Problem requirements:
Identify the line in which "алюминиевая мозаика" appears, then reproduce that line and all remaining lines of the records word for word.

Collected data:
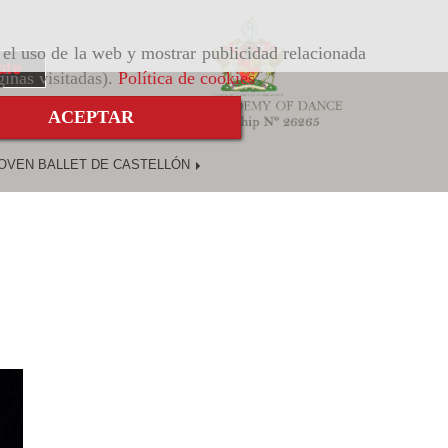
r el uso de la web y mostrar publicidad relacionada
ate
ginas visitadas).
Política de cookies
.
ACEPTAR
OVEN BALLET DE CASTELLÓN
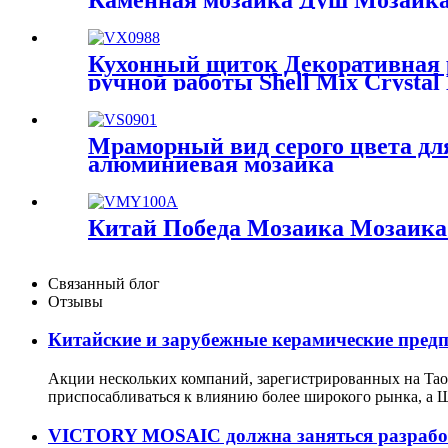
Каменная мозаика Душ Мозаика 
каменная мозаика Натуральная 
Кухонный щиток Декоративная р
ручной работы Shell Mix Crystal
Мраморный вид серого цвета дл
алюминиевая мозаика
Китай Победа Мозаика Мозаик
Связанный блог
Отзывы
Китайские и зарубежные керамические предпр
Акции нескольких компаний, зарегистрированных на Tao
приспосабливаться к влиянию более широкого рынка, а Ш
VICTORY MOSAIC должна заняться разработ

Written answer:
алюминиевая мозаика
Китай Победа Мозаика Мозаик
Связанный блог
Отзывы
Китайские и зарубежные керамические предпр
Акции нескольких компаний, зарегистрированных на Tao
приспосабливаться к влиянию более широкого рынка, а Ш
VICTORY MOSAIC должна заняться разработ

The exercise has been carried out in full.